On the Deadly Trail: the Ampatuan Massacre
2nd of three parts
Part 2: Kongko
by Germelina A. Lacorte/MindaNews
DAVAO CITY (MindaNews/24 November) — In Davao City, a kongko refers to someone who asks favor, oftentimes cash, from sources after an interview. The term, coined in the 1990s, refers to someone who poses as a media person to extort cash from politicians or businessmen.
For Ben Diansay, a publisher of a number of small tabloids in Davao City and the surrounding cities and provinces, the practice of selling the headlines of his newspapers doesn’t make him a kongko. “I don’t consider that wrong because you have something to show for your work,” said Diansay, a former salesman of heavy equipment who put up his printing shop in the late 1990s. “You deserve to be paid. Other people merely pretend to be media men without anything to show for it. When they pretend to be journalists and ask for money from sources, that’s wrong.”
Two of the media workers killed in Ampatuan worked for his Metro Gazette, a tabloid circulated five times a week in Davao City. They were Santos Gatchalian, a former radio blocktimer who was only with him for three months, and Lindo Lupogan, for five years.

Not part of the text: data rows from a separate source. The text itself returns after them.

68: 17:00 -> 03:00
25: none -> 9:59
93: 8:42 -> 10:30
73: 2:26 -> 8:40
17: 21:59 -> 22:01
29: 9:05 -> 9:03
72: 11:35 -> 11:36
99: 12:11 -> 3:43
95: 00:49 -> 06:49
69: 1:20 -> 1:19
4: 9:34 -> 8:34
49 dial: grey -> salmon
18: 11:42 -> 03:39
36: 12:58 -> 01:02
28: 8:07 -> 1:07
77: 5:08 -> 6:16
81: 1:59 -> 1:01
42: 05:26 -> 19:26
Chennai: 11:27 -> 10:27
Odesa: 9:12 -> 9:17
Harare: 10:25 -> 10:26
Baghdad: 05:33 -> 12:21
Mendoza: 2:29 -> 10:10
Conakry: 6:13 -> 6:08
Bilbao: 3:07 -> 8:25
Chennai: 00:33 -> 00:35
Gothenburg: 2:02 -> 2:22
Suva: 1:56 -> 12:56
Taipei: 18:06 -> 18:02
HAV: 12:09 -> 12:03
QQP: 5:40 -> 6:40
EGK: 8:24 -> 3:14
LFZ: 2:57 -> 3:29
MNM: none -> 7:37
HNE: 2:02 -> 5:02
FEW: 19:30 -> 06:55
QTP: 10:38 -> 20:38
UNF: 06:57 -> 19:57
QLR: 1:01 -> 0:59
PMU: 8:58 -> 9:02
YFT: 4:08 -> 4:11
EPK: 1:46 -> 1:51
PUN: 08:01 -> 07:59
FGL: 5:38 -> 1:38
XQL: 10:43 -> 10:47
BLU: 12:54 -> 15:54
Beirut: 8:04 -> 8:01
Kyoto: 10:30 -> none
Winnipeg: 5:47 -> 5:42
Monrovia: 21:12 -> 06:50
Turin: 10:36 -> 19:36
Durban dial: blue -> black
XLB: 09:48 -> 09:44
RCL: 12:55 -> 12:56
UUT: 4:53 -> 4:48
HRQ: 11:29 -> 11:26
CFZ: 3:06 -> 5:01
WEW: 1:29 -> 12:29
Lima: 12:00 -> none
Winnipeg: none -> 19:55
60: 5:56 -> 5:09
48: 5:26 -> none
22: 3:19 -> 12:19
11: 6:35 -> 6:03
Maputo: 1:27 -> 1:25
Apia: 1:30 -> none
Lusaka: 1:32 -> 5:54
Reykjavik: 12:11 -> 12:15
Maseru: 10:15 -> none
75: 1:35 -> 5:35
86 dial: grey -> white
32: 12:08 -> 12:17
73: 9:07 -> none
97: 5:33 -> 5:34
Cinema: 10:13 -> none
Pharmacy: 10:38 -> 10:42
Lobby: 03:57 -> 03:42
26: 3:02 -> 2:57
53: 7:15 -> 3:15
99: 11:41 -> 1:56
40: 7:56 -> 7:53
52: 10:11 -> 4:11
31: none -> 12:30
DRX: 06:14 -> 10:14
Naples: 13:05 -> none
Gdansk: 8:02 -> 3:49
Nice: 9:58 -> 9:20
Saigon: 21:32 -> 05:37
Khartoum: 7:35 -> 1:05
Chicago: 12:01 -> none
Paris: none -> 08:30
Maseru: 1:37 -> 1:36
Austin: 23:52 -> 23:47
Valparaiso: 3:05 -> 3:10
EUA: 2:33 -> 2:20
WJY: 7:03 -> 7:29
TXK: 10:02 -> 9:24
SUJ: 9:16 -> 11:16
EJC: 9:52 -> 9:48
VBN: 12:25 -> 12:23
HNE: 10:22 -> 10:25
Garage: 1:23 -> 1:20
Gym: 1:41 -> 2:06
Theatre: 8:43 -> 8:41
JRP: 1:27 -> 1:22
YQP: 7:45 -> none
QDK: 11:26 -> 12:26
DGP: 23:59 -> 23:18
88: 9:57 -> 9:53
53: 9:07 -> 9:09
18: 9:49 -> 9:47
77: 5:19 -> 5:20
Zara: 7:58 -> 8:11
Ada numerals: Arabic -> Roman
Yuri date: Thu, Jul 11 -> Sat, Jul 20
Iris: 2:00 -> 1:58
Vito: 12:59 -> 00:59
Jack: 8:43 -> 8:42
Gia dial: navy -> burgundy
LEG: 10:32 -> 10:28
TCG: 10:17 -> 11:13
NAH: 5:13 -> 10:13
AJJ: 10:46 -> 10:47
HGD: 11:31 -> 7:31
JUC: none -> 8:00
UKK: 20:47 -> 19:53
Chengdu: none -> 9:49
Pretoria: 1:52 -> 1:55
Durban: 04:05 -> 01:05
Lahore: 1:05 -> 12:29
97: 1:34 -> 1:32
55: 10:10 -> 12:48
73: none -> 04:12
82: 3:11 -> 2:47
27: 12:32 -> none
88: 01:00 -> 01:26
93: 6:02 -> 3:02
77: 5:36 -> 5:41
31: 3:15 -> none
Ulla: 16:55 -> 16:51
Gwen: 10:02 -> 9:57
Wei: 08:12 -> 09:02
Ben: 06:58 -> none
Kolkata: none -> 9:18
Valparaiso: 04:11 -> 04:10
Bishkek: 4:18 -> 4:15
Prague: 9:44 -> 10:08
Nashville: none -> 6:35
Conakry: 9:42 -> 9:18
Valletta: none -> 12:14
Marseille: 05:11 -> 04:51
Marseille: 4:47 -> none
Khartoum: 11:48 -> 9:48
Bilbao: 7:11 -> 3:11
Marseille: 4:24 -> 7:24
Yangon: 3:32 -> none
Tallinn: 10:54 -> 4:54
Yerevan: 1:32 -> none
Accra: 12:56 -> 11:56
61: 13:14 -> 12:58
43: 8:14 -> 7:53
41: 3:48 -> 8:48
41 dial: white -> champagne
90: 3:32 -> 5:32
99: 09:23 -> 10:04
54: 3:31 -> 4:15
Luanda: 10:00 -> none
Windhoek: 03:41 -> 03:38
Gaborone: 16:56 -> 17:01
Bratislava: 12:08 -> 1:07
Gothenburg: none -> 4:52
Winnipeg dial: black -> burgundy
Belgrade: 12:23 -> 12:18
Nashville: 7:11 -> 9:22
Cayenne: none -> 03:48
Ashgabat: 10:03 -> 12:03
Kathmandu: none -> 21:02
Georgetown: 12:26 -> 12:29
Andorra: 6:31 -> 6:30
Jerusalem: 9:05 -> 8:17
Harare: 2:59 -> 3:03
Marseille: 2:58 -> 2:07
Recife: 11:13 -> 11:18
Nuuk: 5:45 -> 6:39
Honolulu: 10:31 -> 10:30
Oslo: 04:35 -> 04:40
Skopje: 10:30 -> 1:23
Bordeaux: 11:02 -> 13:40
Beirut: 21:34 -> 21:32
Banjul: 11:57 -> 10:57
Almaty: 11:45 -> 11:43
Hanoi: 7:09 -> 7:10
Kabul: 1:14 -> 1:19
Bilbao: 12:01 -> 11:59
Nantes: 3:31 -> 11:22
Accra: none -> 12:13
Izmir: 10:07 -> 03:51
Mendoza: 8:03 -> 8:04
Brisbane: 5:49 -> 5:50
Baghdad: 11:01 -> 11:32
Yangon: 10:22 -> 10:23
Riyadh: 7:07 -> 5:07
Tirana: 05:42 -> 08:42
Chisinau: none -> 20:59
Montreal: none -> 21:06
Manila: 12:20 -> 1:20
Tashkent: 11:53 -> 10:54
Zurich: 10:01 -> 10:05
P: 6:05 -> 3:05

Diansay considered them reporters although the newspaper never gave them any salary. “They’re paid by commission,” he said, “They’re allowed to write for the newspapers and solicit ads from their sources, and that’s how they earn,” he explained.
He said his “reporters” earn half of the amount of the paid advertisement they can “solicit from their sources.” A whole page ad on the inside pages, for instance, fetches as much as P12,000, he said. His “reporters” can also write stories on the front page and sell the story for P25,000 to the subject of the report.
As a publisher, Diansay does not consider the safety of his “reporters” as his own look-out, since they operate on their own and rarely inform him where he or she is going. Most of the journalists killed in the Ampatuan massacre worked for small community tabloids like that of Diansay, with only a few of them connected to national newspapers or networks.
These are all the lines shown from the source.